- _Aim of the task_: Working down the material below, reproduce exactly every line from the one containing "nach dem neuen" to the last line, and only those.

- _Data for review_:
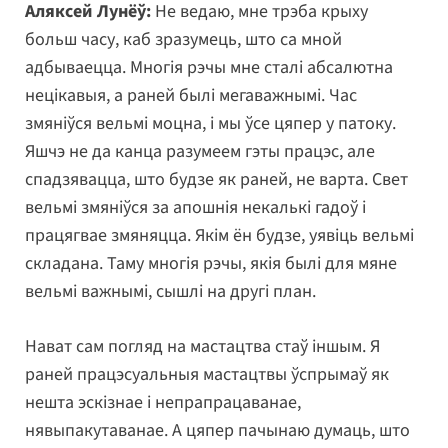
Аляксей Лунёў:
Не ведаю, мне трэба крыху
больш часу, каб зразумець, што са мной
адбываецца. Многія рэчы мне сталі абсалютна
нецікавыя, а раней былі мегаважнымі. Час
змяніўся вельмі моцна, і мы ўсе цяпер у патоку.
Яшчэ не да канца разумеем гэты працэс, але
спадзявацца, што будзе як раней, не варта. Свет
вельмі змяніўся за апошнія некалькі гадоў і
працягвае змяняцца. Якім ён будзе, уявіць вельмі
складана. Таму многія рэчы, якія былі для мяне
вельмі важнымі, сышлі на другі план.
Нават сам погляд на мастацтва стаў іншым. Я
раней працэсуальныя мастацтвы ўспрымаў як
нешта эскізнае і непрапрацаванае,
нявыпакутаванае. А цяпер пачынаю думаць, што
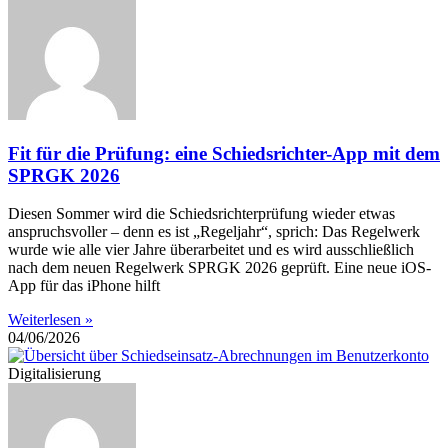
Fit für die Prüfung: eine Schiedsrichter-App mit dem
SPRGK 2026
Diesen Sommer wird die Schiedsrichterprüfung wieder etwas
anspruchsvoller – denn es ist „Regeljahr“, sprich: Das Regelwerk
wurde wie alle vier Jahre überarbeitet und es wird ausschließlich
nach dem neuen Regelwerk SPRGK 2026 geprüft. Eine neue iOS-
App für das iPhone hilft
Weiterlesen »
04/06/2026
Digitalisierung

- _Response area_:
nach dem neuen Regelwerk SPRGK 2026 geprüft. Eine neue iOS-
App für das iPhone hilft
Weiterlesen »
04/06/2026
Digitalisierung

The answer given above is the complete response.